Veterans Day initially started as Armistice Day in 1938 to honor World War I veterans. The date, Nov. 11, is significant because it’s the day Germany agreed to cease fighting. German leadership signed the armistice at 5 a.m. Nov. 11, 1918, with Allied leaders. The armistice took effect at 11 a.m. that same day.

The Great War, as it was known at the time, came to an end on the 11th hour of the 11th day of the 11th month in 1918. Armistice Day remained a tribute to World War I veterans, but that war was followed by two other significant conflicts: World War II and the Korean War. 

In 1954, veterans groups urged the U.S. government to expand Armistice Day to include veterans of the two subsequent wars. The 83rd U.S. Congress amended the Act of 1938 that established Armistice Day by replacing the word Armistice with Veterans.   

It has also become a day to recognize everyone who served in the U.S. military, whether during war or peace.

The day has endured a few bumps since it was established 67 years ago. 

On June 28, 1968, the 90th U.S. Congress passed the Uniform Monday Holiday Act, which set four holidays — Washington’s Birthday, Memorial Day, Labor Day, and Columbus Day — on Mondays to establish three-day weekends for workers. 

Under this legislation, Veterans Day moved from Nov. 11 to the fourth Monday of October, which went into effect in 1971. Many states didn’t follow the federal government’s plan for Veterans Day, however, and chose to recognize it on Nov. 11, whichever day it fell on the calendar.

Veterans groups also pushed back on the three-day weekend plan because of the significance of Nov. 11. They argued that Veterans Day was not established to give federal employees a three-day weekend but to honor the men and women who served the country. 

In 1975, President Gerald Ford rectified the situation by signing a law returning Veterans Day observance nationwide to Nov. 11. It has remained that way since 1978.

VETERAN VITALS

According to the 2020 U.S. Census report, about 18 million Americans qualify as veterans. That represents 7 percent of the adult population. Here are a few fast facts about U.S. veterans compiled as part of that report, which includes men and women ages 18 to 100 years old.

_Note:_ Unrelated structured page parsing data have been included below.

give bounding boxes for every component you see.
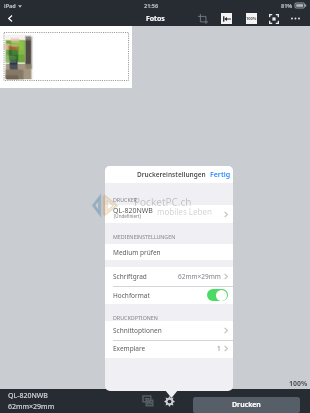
staticText: 81%: [281, 2, 293, 9]
staticText: 100%: [289, 379, 308, 389]
button[interactable]: Hochformat: [105, 286, 233, 304]
button[interactable]: [207, 289, 228, 301]
button[interactable]: Fit to screen: [266, 11, 282, 26]
staticText: 21:56: [144, 2, 159, 9]
button[interactable]: Drucken: [193, 397, 300, 413]
staticText: Schriftgrad: [113, 272, 147, 281]
staticText: 62mm×29mm: [178, 272, 221, 281]
staticText: Fertig: [210, 170, 231, 180]
button[interactable]: Printer settings: [162, 394, 176, 408]
staticText: 100%: [246, 16, 257, 21]
button[interactable]: Label layout: [141, 394, 155, 408]
staticText: Druckereinstellungen: [137, 170, 206, 179]
button[interactable]: Zoom to 100 percent: [243, 11, 259, 26]
button[interactable]: Schriftgrad: [105, 267, 233, 286]
staticText: QL-820NWB: [8, 391, 48, 401]
staticText: Exemplare: [113, 344, 146, 353]
staticText: mobiles Leben: [157, 206, 212, 217]
button[interactable]: Align left: [218, 11, 234, 26]
button[interactable]: Fertig: [210, 170, 231, 180]
button[interactable]: Back: [2, 11, 18, 26]
button[interactable]: Exemplare: [105, 340, 233, 357]
staticText: (Undefiniert): [114, 213, 141, 219]
staticText: Fotos: [146, 14, 165, 24]
staticText: 1: [217, 344, 221, 353]
staticText: MEDIENEINSTELLUNGEN: [113, 233, 176, 240]
staticText: DRUCKER: [113, 196, 137, 203]
button[interactable]: QL-820NWB: [105, 205, 233, 223]
staticText: Drucken: [232, 400, 261, 410]
staticText: 62mm×29mm: [8, 402, 55, 412]
button[interactable]: More options: [287, 11, 303, 26]
staticText: DRUCKOPTIONEN: [113, 314, 158, 321]
button[interactable]: Medium prüfen: [105, 244, 233, 260]
staticText: PocketPC.ch: [134, 195, 192, 209]
button[interactable]: Crop: [195, 11, 211, 26]
staticText: iPad: [4, 2, 16, 9]
staticText: Schnittoptionen: [113, 326, 162, 335]
button[interactable]: Schnittoptionen: [105, 321, 233, 340]
staticText: Medium prüfen: [113, 248, 161, 257]
staticText: Hochformat: [113, 291, 150, 300]
staticText: QL-820NWB: [113, 206, 153, 216]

  • The number of veterans declined by a third between 2000 and 2018.
  • Fewer than 500,000 World War II veterans are alive today, down from 5.7 million in 2000.
  • Nine percent of veterans, or 1.7 million, are women.
  • The percentage of women veterans is expected to increase to 17 percent by 2040.
  • The largest cohort of veterans alive today served in the Vietnam era (6.4 million).
  • The median age of veterans today is 65 years. 

OTHER MILITARY HOLIDAYS

Veterans Day, which is usually observed at 11 a.m. on the 11th day of the 11th month of the year, is set aside to recognize the men and women who served in the military on behalf of the United States. 

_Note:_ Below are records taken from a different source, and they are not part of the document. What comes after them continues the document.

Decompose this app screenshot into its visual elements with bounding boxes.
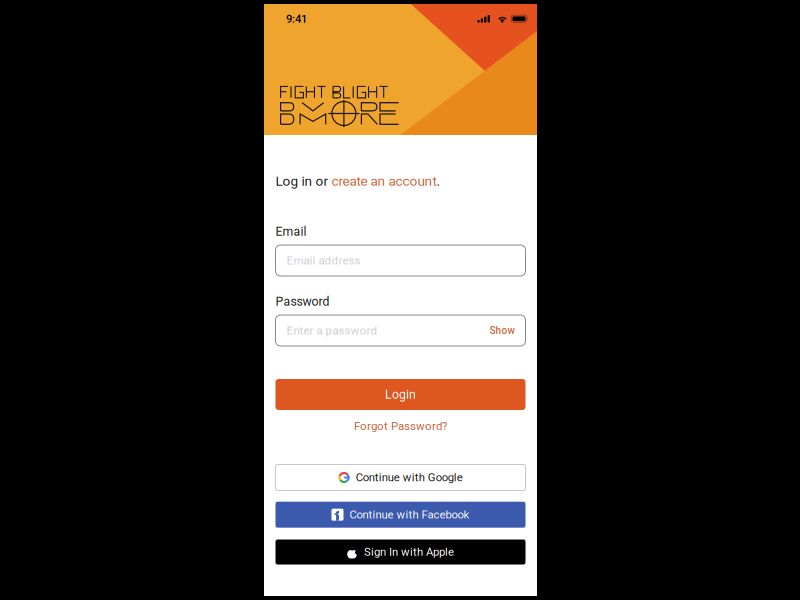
button[interactable]: create an account	[332, 173, 436, 189]
staticText: Forgot Password?	[354, 419, 447, 433]
button[interactable]: Sign In with Apple	[276, 540, 526, 564]
staticText: Password	[276, 294, 330, 309]
button[interactable]: Forgot Password?	[276, 418, 526, 434]
staticText: Log in or	[276, 173, 332, 189]
staticText: Login	[385, 387, 416, 402]
staticText: Continue with Facebook	[350, 508, 470, 521]
staticText: create an account	[332, 173, 436, 189]
staticText: Continue with Google	[356, 471, 463, 484]
staticText: Enter a password	[286, 324, 378, 337]
staticText: Email	[276, 224, 306, 239]
button[interactable]: Continue with Facebook	[276, 502, 526, 528]
staticText: .	[436, 173, 440, 189]
button[interactable]: Continue with Google	[276, 464, 526, 490]
button[interactable]: Login	[276, 379, 526, 410]
staticText: 9:41	[286, 12, 307, 25]
staticText: Show	[490, 325, 514, 336]
staticText: Sign In with Apple	[364, 545, 454, 559]
staticText: Email address	[286, 254, 360, 267]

Memorial Day is observed on the last Monday in May. It was set aside specifically to honor those who died while serving their country or succumbed to injuries they sustained while in uniform, particularly those who did so in battle. 

Yet another military day of honor, Armed Forces Day recognizes the current men and women in uniform as well as the military branches. First celebrated in 1950, Armed Forces Day is the third Saturday in May.